Change your environment
Especially when you’re dealing with a strong craving, sometimes it’s a better first move to identify your triggers and change your daily routine than to attempt to re-wire your brain right away. If your regular walking route takes you by a bakery with especially delicious-looking baked goods on display, consider a new route! Over time, maybe you can substitute a healthier alternative to a bag of croissants. Maybe a handful of nuts can give your brain a good-enough pleasure jolt of dopamine for you to be able to walk by the bakery without having to white-knuckle it. Along the same lines, sometimes you can replace a “bad” activity with something completely different, that delights your senses in a new way. For instance, if you feel the urge, after a long day and nice dinner, to settle into the couch with the TV remote and some snacks, that would be an excellent time to take a walk around the neighborhood, paying close attention to the cool evening breeze or the seasonal foliage. If bedtime isn’t far off, you might take a hot shower or a relaxing bath to let the cares of the day drain away and set yourself up for a sound sleep.
Surf the urge.
Sometimes a simple time-out is all we need to avoid falling back into the grip of a bad habit. Cravings are strongest when they first arise, when that croissant can seem positively irresistible. But for most of us, it’s not.
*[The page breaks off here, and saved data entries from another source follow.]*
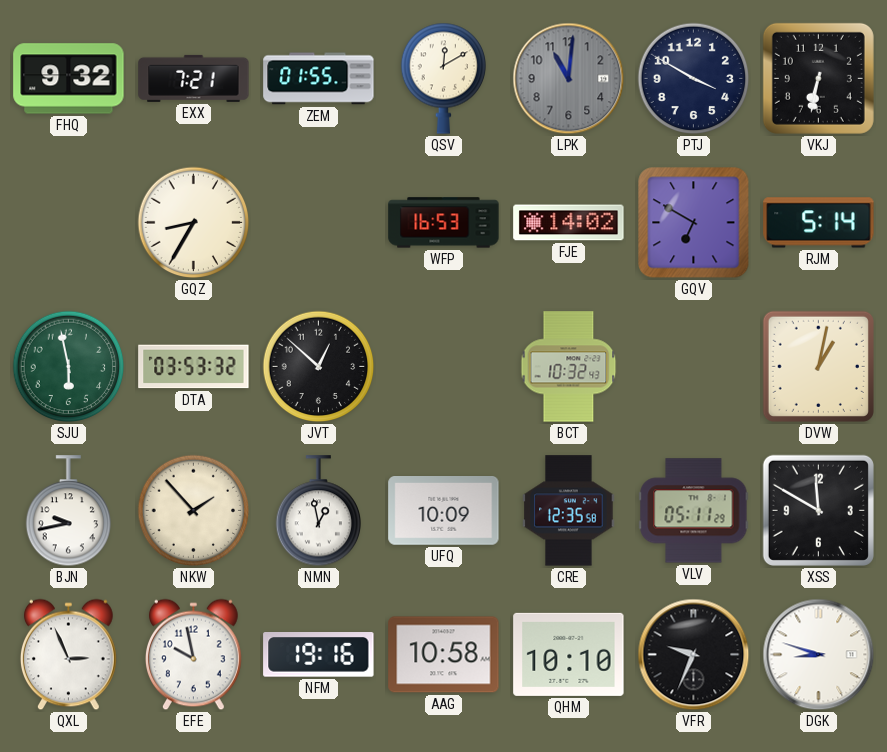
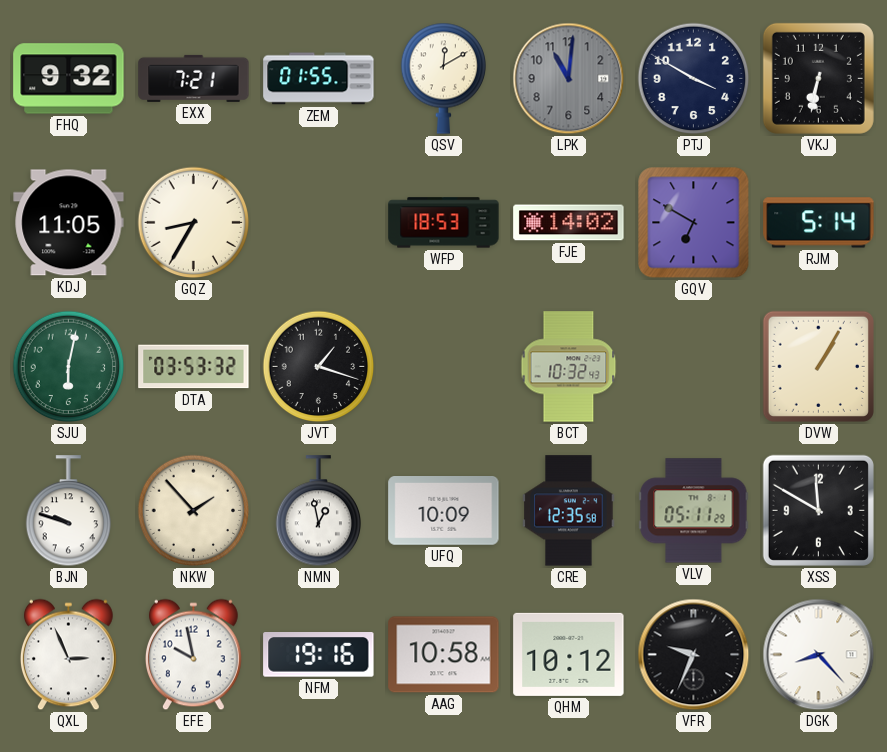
KDJ: none -> 11:05
WFP: 16:53 -> 18:53
SJU: 5:58 -> 6:02
JVT: 12:52 -> 1:18
DVW: 1:02 -> 1:05
BJN: 9:43 -> 9:48
QHM: 10:10 -> 10:12
DGK: 8:48 -> 8:23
If we’ve made a mental bargain with ourselves beforehand, to wait, say ten minutes, before making a decision on giving or not giving in, we’ll often find the tempting object loses much of its power over us. Psychologists sometimes call this “surfing the urge.”
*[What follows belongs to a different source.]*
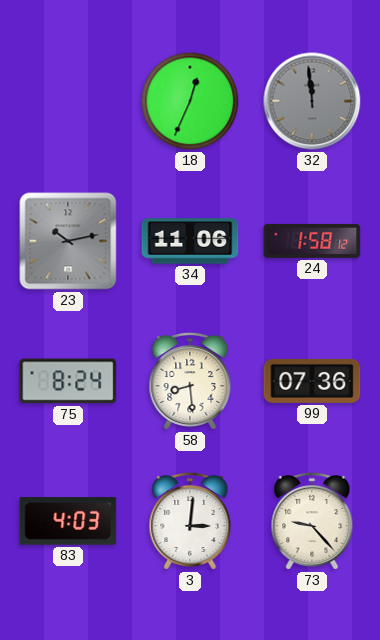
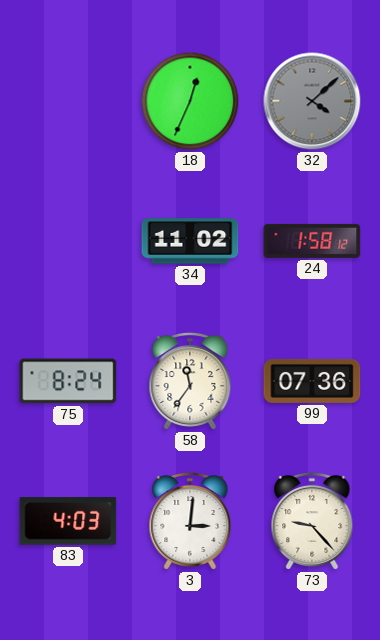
32: 11:59 -> 4:08
23: 10:13 -> none
34: 11:06 -> 11:02
58: 8:29 -> 11:36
Check in with your deepest motivation.
Whether we’re talking about developing good habits or getting rid of bad ones, it’s always empowering to take a minute every so often and really check in with why we’re changing our health habits. The deeper and more specific the motivation, the better the chance we’ll stay the course. In other words, don’t be satisfied with: “I want to eat and exercise better because my doctor says it’s good for my cardiovascular system.” Instead: “Twenty years from now, I want to be around to play with my grandchildren.”
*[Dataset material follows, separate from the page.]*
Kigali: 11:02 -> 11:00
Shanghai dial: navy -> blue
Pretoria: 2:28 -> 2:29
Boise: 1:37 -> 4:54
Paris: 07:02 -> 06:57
It’s not “all or nothing.”
Over the years, I’ve discovered that few things set up my patients for failure more reliability than perfectionism. It’s that unforgiving inner voice that says, “If I’ve gained back five pounds of the twenty I lost, I might as well forget the whole thing.” I tell them, upgrading your lifestyle is rarely an all-or-nothing proposition. Set-backs are inevitable – we’re human after all – and one of the most powerful allies we can have on our journey is self-compassion. So give yourself a brief brake, a bit of grace and get back on track.